3,3 Milliarden sind eine wirklich stolze Summe. Die Bundesliga lebt im Vergleich dazu den Schalke-Modus. Nur 1,3 Milliarden Euro Fernsehgeld bekommt sie pro Jahr aus In- und Ausland. Das würde gerade so für einen (!) Kader von Manchester City reichen.
Warum das so ist? Ganz einfach: Weil die Engländer schlauer sind als wir. Dort gelten die Regeln der Marktwirtschaft, bei uns die der Vereinsmeierei. England ist Amazon, wir sind Kaninchenzüchterverband. Im Klartext: In der Premier League sind Investoren erlaubt (wie halt in allen anderen Bereichen des Lebens auch) und die Mannschaften entsprechend attraktiv besetzt.
Natürlich will ich keine windigen Oligarchen oder Diktatoren nach Deutschland locken. Aber man könnte es ja mit einem Anforderungskatalog für Bundesliga-Investoren versuchen: „Sollte schon mal eine Wahlkabine von innen gesehen haben“. Oder: „Darf daheim niemandem die Rübe abhauen“.
Helfen würde auch, wenn sich die Bayern-Verfolger zusammenreißen könnten. Was die Bundesliga braucht, ist Spannung. Welcher TV-Sender macht Milliarden locker, wenn er bereits im August „Wir gratulieren dem FC Bayern München zur kommenden Meisterschaft“ einblenden kann? Wenn also immer derselbe Verein gewinnt, weil die anderen zu doof sind.
Seit 2010 haben in der Premier League fünf verschiedene Klubs die Trophy geholt. An der Tabellenspitze der Bundesliga herrschte in diesem Zeitraum eine Artenvielfalt wie im Ganges 200 Meter hinter einer indischen Chemiefabrik. Zwölfmal gewannen die Bayern, zweimal der BVB, ansonsten tote Hose.
Die Bundesliga war einst Top of the Pops, die Premier League vor 35 Jahren am Boden. Es gab damals sogar eine Saison, in der überhaupt kein erstklassiger Fußball übertragen werden konnte, weil niemand auch nur ein paar lausige Pfund bot. Inzwischen haben uns die Engländer krasser überholt als Leroy Sané Mats Hummels.
Was braucht es, um die Bundesliga wieder zur stärksten und reichsten der Welt zu machen?

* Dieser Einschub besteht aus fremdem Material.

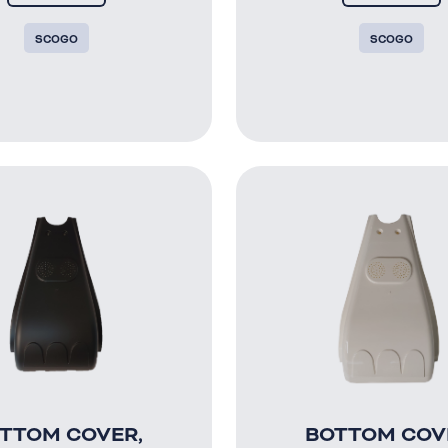
SCOGO
SCOGO
TTOM COVER,
BOTTOM COV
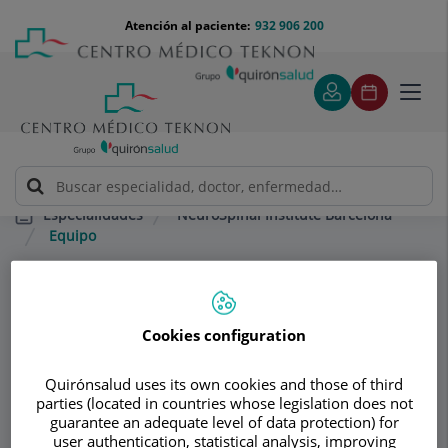
Saltar al contenido
Saltar
Menú
Atención al paciente:
932 906 200
Select
al
teléfono
de
contenido
cabecera
idiom
Toggl
navig
NeuroSpinal Institute Barcelona
Especialidades
Equipo
Consultorio
Cookies configuration
NeuroSpinal
Institute Barcelona
Quirónsalud uses its own cookies and those of third
parties (located in countries whose legislation does not
guarantee an adequate level of data protection) for
NEUROCIRUGÍA
NEUROLOGÍA ADULTOS
user authentication, statistical analysis, improving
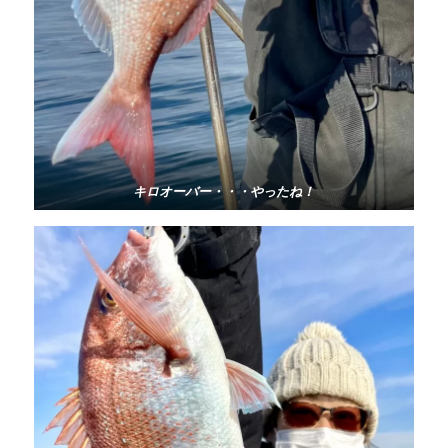
キロオーバー・・・やったね！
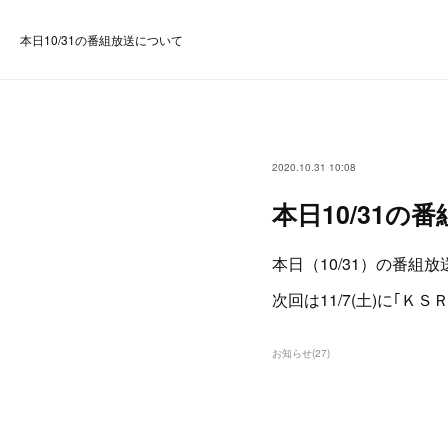
本日10/31の番組放送について
2020.10.31 10:08
本日10/31の
本日（10/31）の番組
次回は11/7(土)に｢
お知らせ
(
27
)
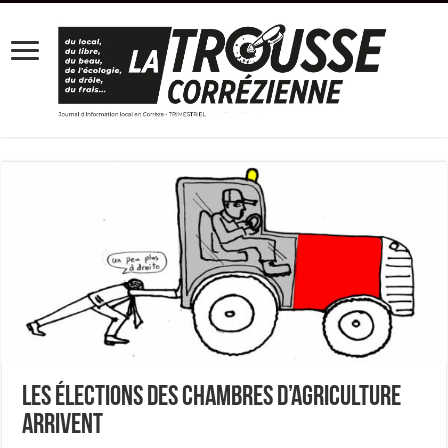
Les élections des chambres d’agriculture
arrivent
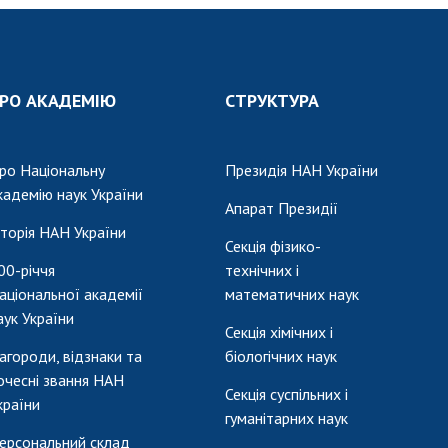
РО АКАДЕМІЮ
СТРУКТУРА
ро Національну
Президія НАН України
кадемію наук України
Апарат Президії
сторія НАН України
Секція фізико-
00-річчя
технічних і
аціональної академії
математичних наук
аук України
Секція хімічних і
агороди, відзнаки та
біологічних наук
очесні звання НАН
Секція суспільних і
країни
гуманітарних наук
ерсональний склад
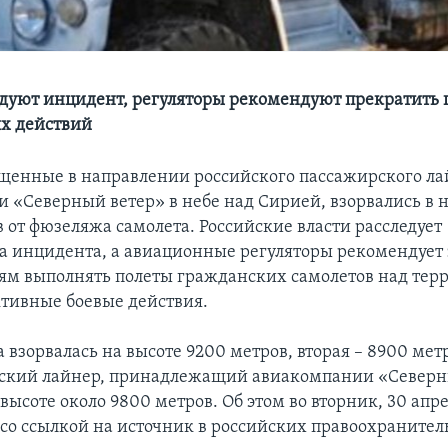
едуют инцидент, регуляторы рекомендуют прекратить 
х действий
щенные в направлении российского пассажирского ла
 «Северный ветер» в небе над Сирией, взорвались в 
 от фюзеляжа самолета. Российские власти расследует
ва инцидента, а авиационные регуляторы рекомендует
м выполнять полеты гражданских самолетов над тер
ктивные боевые действия.
 взорвалась на высоте 9200 метров, вторая – 8900 метр
ский лайнер, принадлежащий авиакомпании «Северн
высоте около 9800 метров. Об этом во вторник, 30 апр
со ссылкой на источник в российских правоохраните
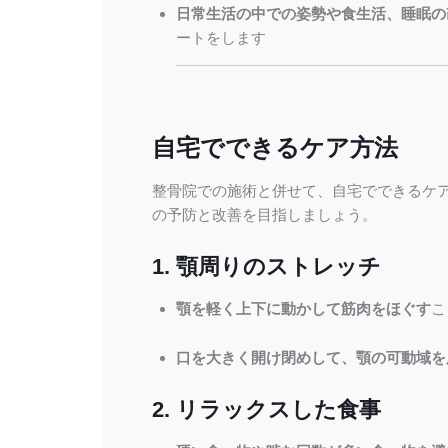
日常生活の中での姿勢や食生活、睡眠の
ートをします
自宅でできるケア方法
整骨院での施術と併せて、自宅でできるケ
の予防と改善を目指しましょう。
1. 顎周りのストレッチ
顎を軽く上下に動かして筋肉をほぐす
こ
口を大きく開け閉めして、顎の可動域を
2. リラックスした食事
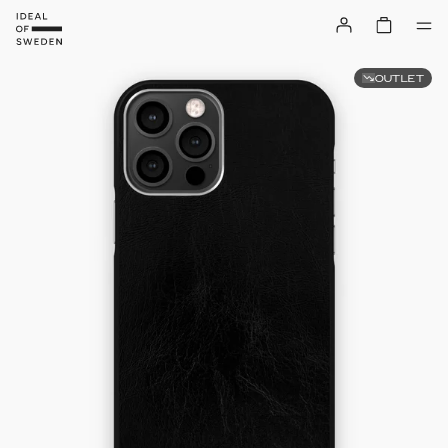
OUTLET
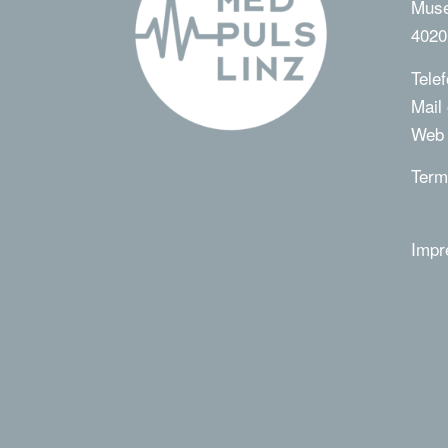
Muse
4020
Tele
Mail
We
Term
Imp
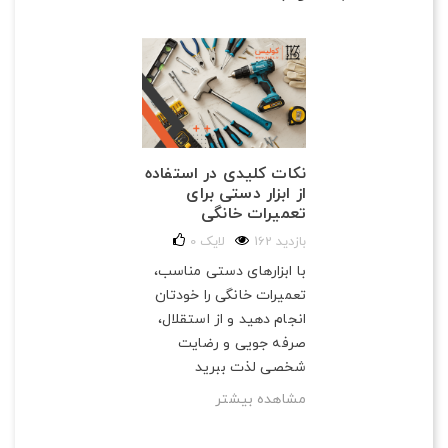
نکات کلیدی در استفاده
از ابزار دستی برای
تعمیرات خانگی
162 بازدید
لایک
0
با ابزارهای دستی مناسب،
تعمیرات خانگی را خودتان
انجام دهید و از استقلال،
صرفه‌ جویی و رضایت
شخصی لذت ببرید
مشاهده بیشتر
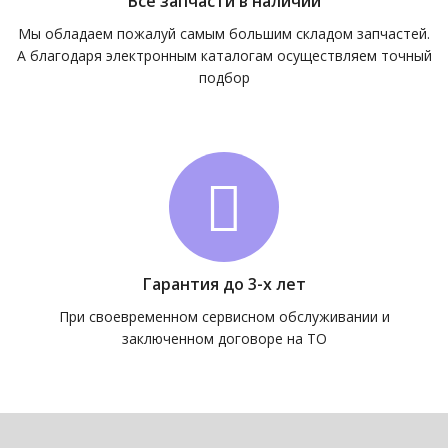
Все запчасти в наличии
Мы обладаем пожалуй самым большим складом запчастей.
А благодаря электронным каталогам осуществляем точный
подбор
Гарантия до 3-х лет
При своевременном сервисном обслуживании и
заключенном договоре на ТО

Klar, mehr Geld, also bessere Spieler. Wenn bei uns Stand heute ein Profi den Durchbruch schafft, klebt schon während des Interviews in den Stadionkatakomben ein Preisschild auf seinem Rücken. Nix wie weg, flüstert sein Berater, England oder Spanien, Hauptsache Italien!
Harry Kane ist die rühmliche Ausnahme, er reiste in die umgekehrte Richtung. Und kam natürlich zum FC Bayern. Die anderen Klubs würden sich für so einen Spieler nicht mal trauen, den Putzdienst ihrer Hausbank anzurufen. Sie suchen lieber Talente, bilden sie aus, und während die Karotte schließlich vor den eigenen Fans hängt, wird schon am Export gearbeitet.
Nein, eine Ausbildungsliga wird niemals 3,3 Milliarden bekommen, aber dafür jede Menge Mitleid. Oder diese Kolumne hier.